This definition provides us with a distinct object of study: namely the experiences that combatants encounter as they end their violent identity and activities, where challenges linked to experiences in social, political and economic spheres are given prominence.

Trajectory is a related concept that refers to movements that combatants undertake as they depart from an armed group.7 The time between departure until a full return to civil life can vary significantly and may involve complex patterns of movements. All combatants have a trajectory, regardless of whether or not the person has chosen to enter a formal reintegration programme offered by the government and international organisations. In a research setting, it is just as relevant to study the ‘self-integrated’ combatants as it is to study those who enrol in government- or internationally-run programs.

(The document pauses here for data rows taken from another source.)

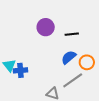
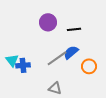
orange circle: (87, 62) -> (89, 66), moved
gray line: (73, 80) -> (57, 58), moved

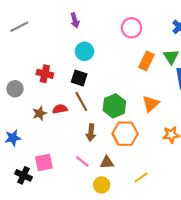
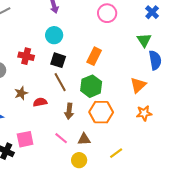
cyan circle: (84, 51) -> (54, 35), moved
orange rectangle: (146, 61) -> (94, 56), moved
orange triangle: (151, 104) -> (138, 85), moved
red semicircle: (60, 109) -> (40, 102), moved

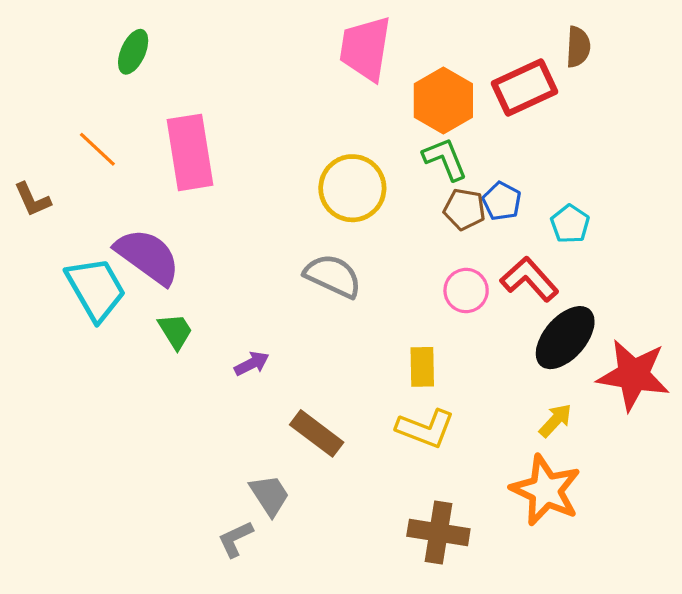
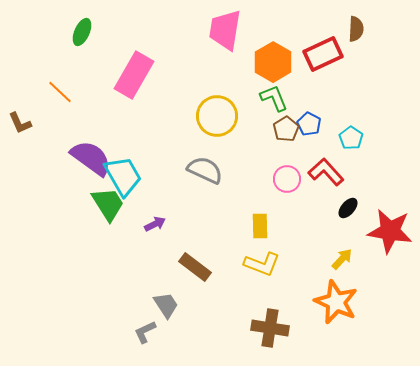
pink rectangle: (190, 152) -> (134, 75), moved, turned 39
brown pentagon: (464, 209) -> (286, 129), turned 30
cyan trapezoid: (96, 289) -> (123, 176), moved
green trapezoid: (175, 331) -> (108, 204), size x1.5
black ellipse: (565, 338) -> (348, 208), size x0.5

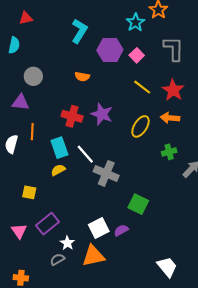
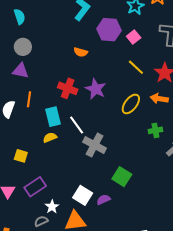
cyan semicircle: (14, 45) -> (20, 17), turned -35
gray circle: (33, 76) -> (23, 47), moved
white square: (99, 228) -> (83, 195), turned -36

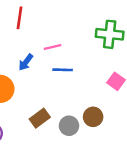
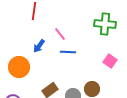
pink line: (52, 47) -> (60, 34), turned 64

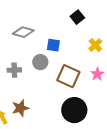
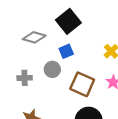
black square: (77, 17) -> (68, 21), moved, size x1.6
blue square: (53, 45) -> (66, 51), turned -32

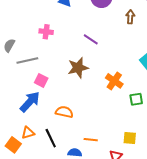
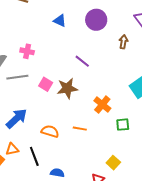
pink cross: (46, 32) -> (27, 51), moved
pink square: (41, 80) -> (46, 84), moved
yellow square: (130, 138) -> (113, 163), turned 32
orange line: (91, 140) -> (80, 129), moved

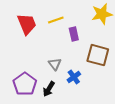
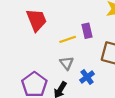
yellow line: (56, 20) -> (68, 39), moved

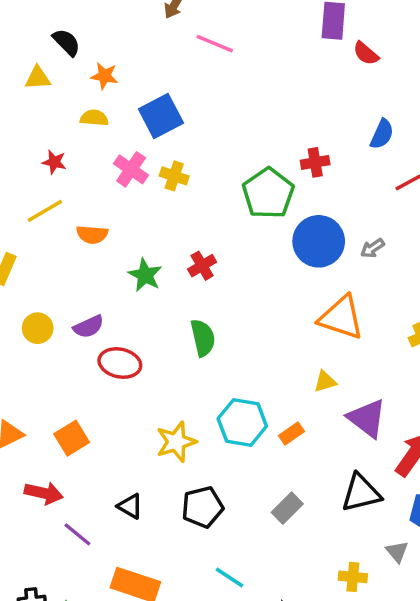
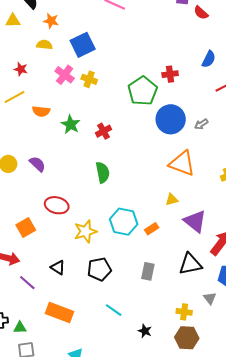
green star: (145, 275) -> (71, 124), moved
purple semicircle: (89, 327) -> (37, 164), turned -114
red ellipse: (120, 363) -> (57, 205), moved
gray rectangle: (287, 508) -> (148, 271), turned -36

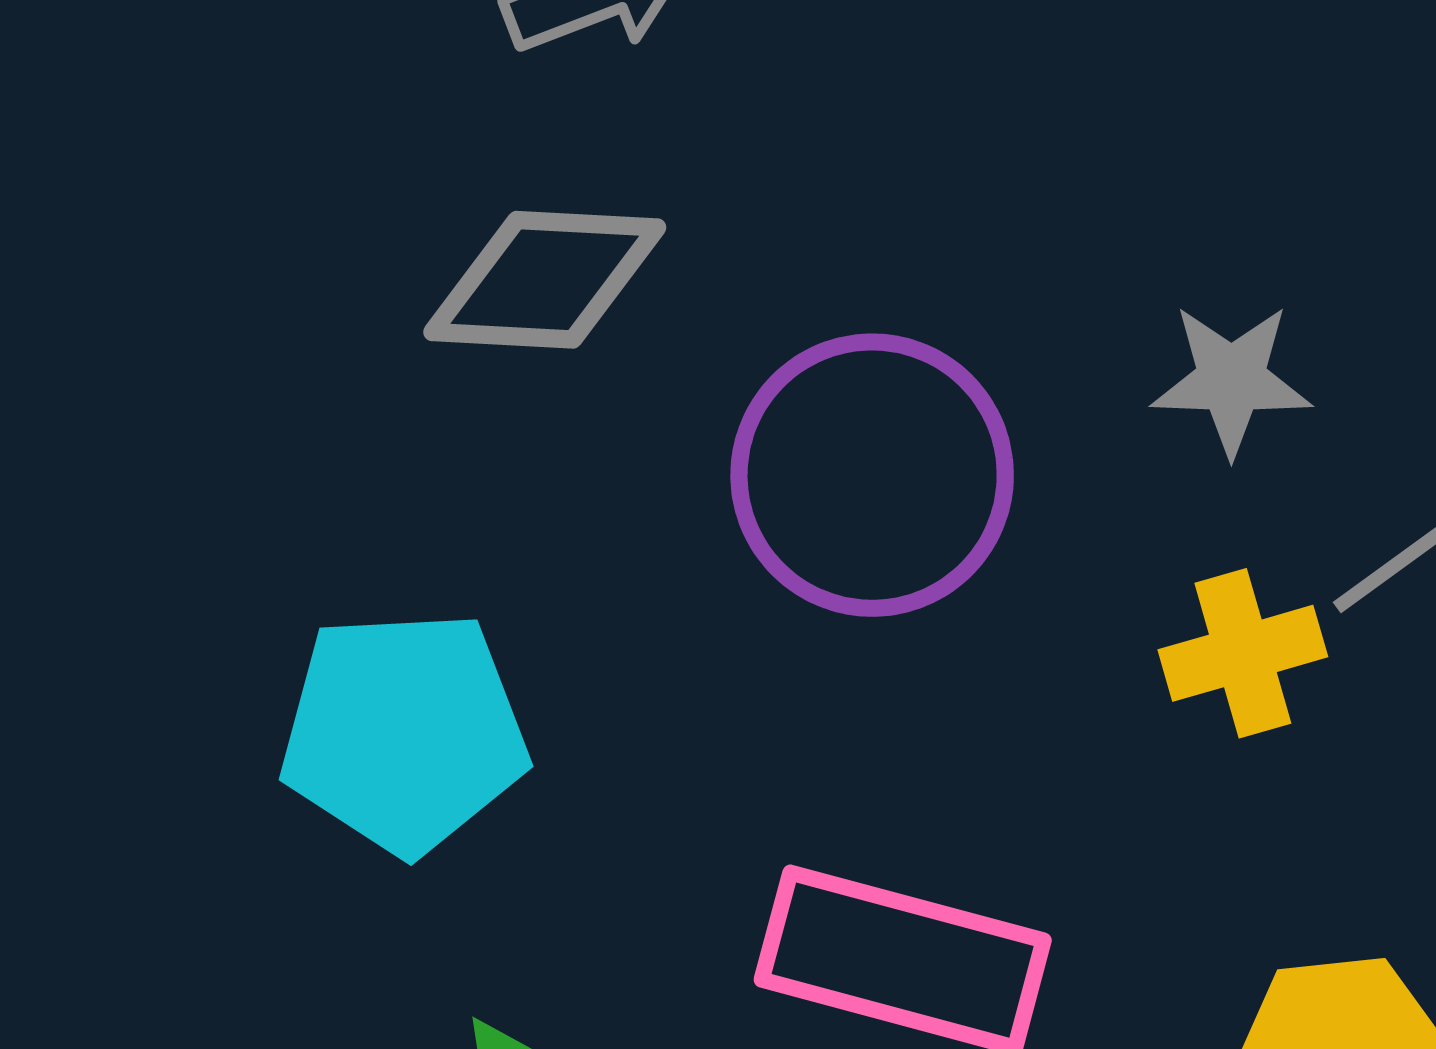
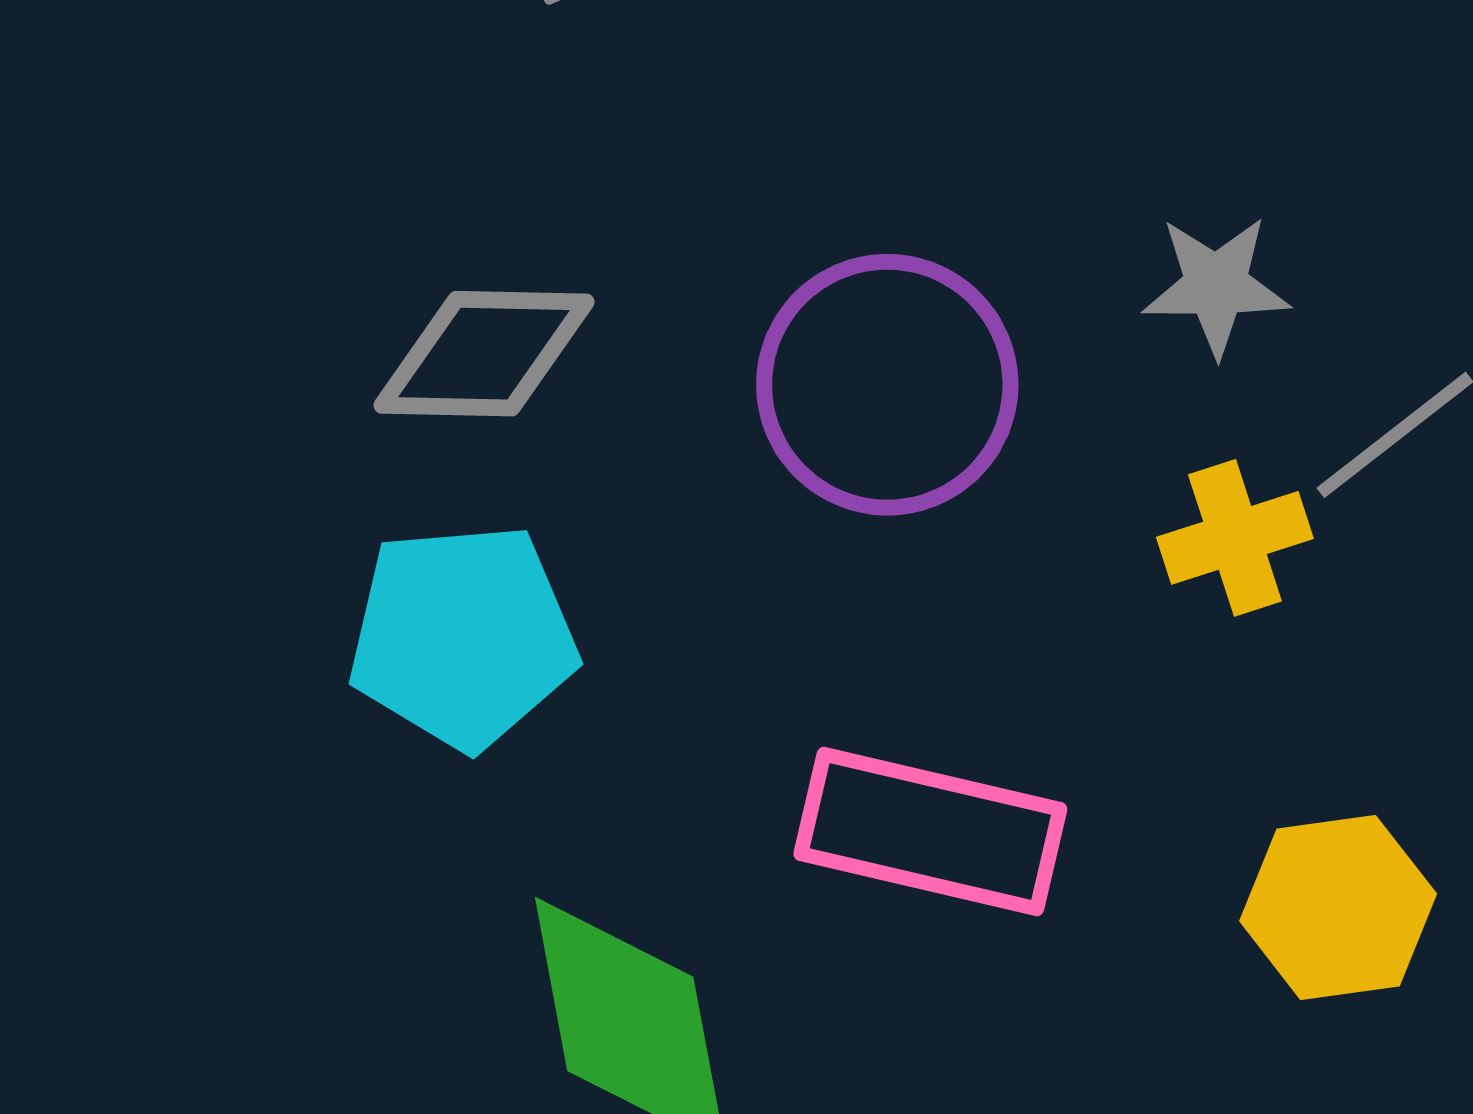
gray diamond: (545, 280) -> (484, 354), moved

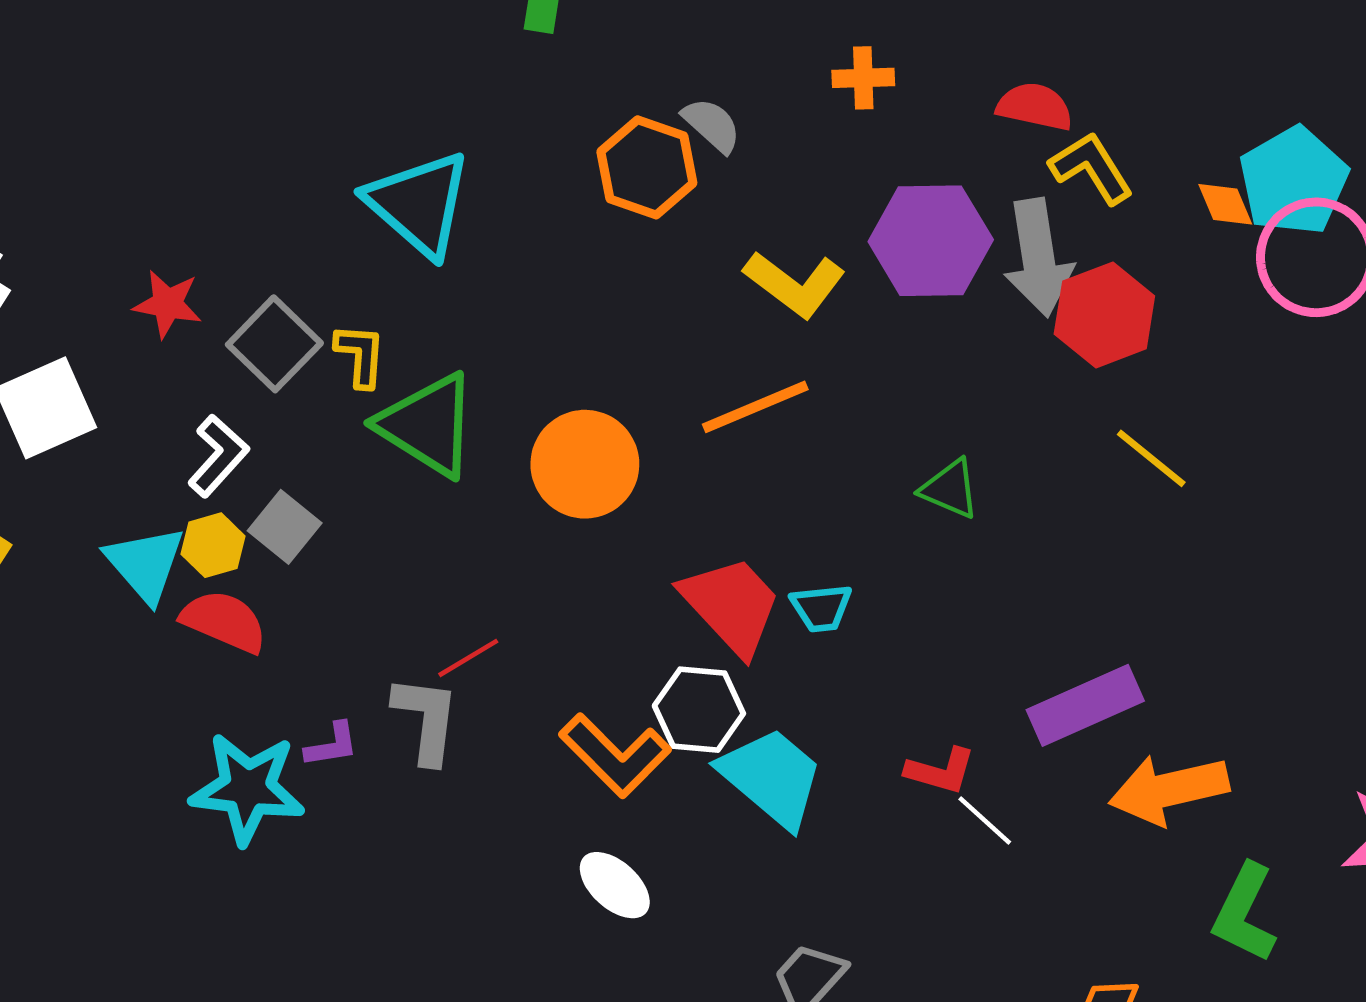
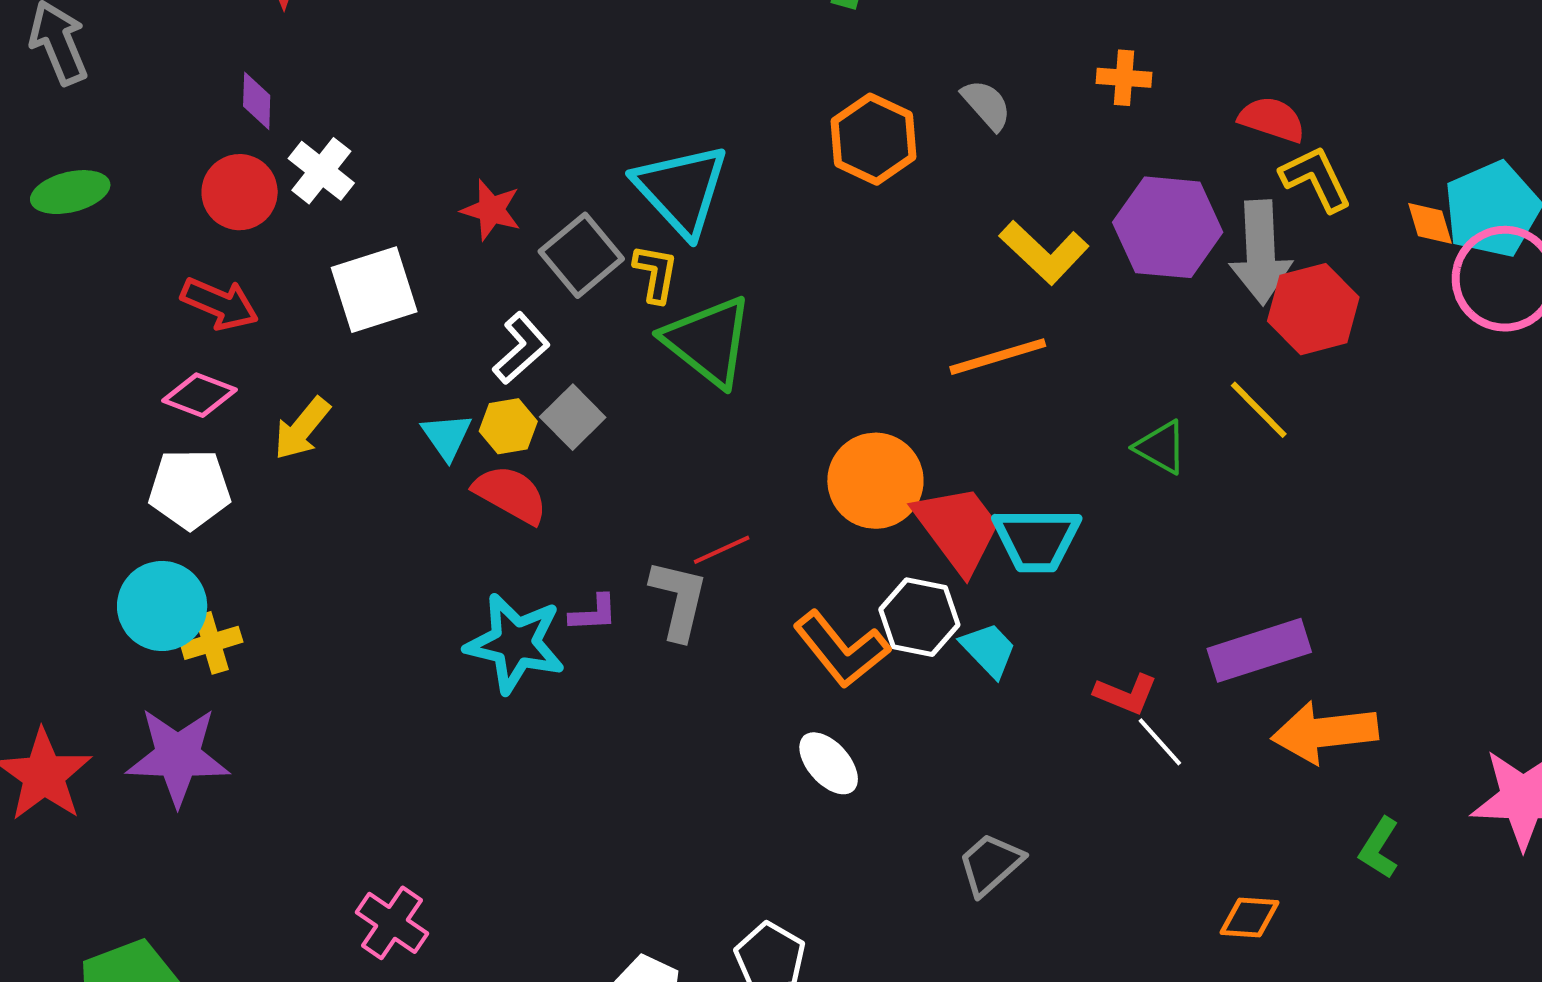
orange hexagon: (647, 167) -> (873, 139), moved
cyan triangle: (419, 204) -> (681, 190), moved
yellow line: (1151, 458) -> (1259, 410), moved
orange circle: (585, 464) -> (875, 481), moved
cyan triangle: (145, 564) -> (447, 436), size x0.7
cyan trapezoid: (821, 608) -> (1037, 539), size x1.6
cyan trapezoid: (772, 777) -> (989, 650), moved, size x0.6
green L-shape: (1244, 913) -> (1379, 848), size x0.7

Trajectories can be mapped for particular individuals or groups. The movements can range from the very basic (such as departure to home village) to the more complex. Combatants may for example oscillate between departure and re-engagement a number of times. Moreover, and as highlighted in the discussion of assumptions above, the destination of combatants as they depart from a group may be very different from a simple return to a home village. It can include entering into other rural host communities, settlement in urban dwellings or short- or long-term migration out of the country. Activities may range from employment in the formal economy and local political participation to continued illegal economic activities.

Understanding reintegration

Identifying concepts and definitions is a first basic exercise in developing a theoretical framework. Efforts to develop theory can cover a wide range of initiatives: from providing loose conceptualization to formally modelling particular events or testing correlations between variables (Woods 1996). The aim in this article is to remain at the level of loose conceptualisations. This implies that we avoid providing ‘explanations’ of reintegration, but instead work to enhance an ‘understanding’ of reintegration through theorization and empirical research.

Ngaire Woods draws a distinction between explanation and understanding, and stresses that explanation in the strict sense of the term is ‘concerned with identifying what caused a particular event or state of affairs’ and entails ‘generating and testing hypotheses such as “a change in x caused y”’ (Woods 1996: 11).8 For the study of reintegration, however, it may be that a quest for enhancing understanding can be as productive as providing explanations. This means that less emphasis is placed on singling out individual and defining causal variables, as well as testing a set of falsifiable hypotheses on causal relationships. Since many causal factors are likely to be in operation in reintegration processes, it is more relevant to analyse how the various potential causal effects relate to each other, and how particular combinations of factors may account for why and how the process of reintegration has unfolded in the way it has for different segments of combatants. This is an exercise more akin to understanding than to strict explanation. Such an approach seeks to construct a plausible narrative for key traits of reintegration processes with an emphasis on grasping meaning as well as noting causal patterns.

Accounting for the reintegration context: war and the post-war situation

Reintegration is part and parcel of war and its aftermath. Indeed, the social world in which reintegration takes place is heavily shaped by the course of war and developments afterwards.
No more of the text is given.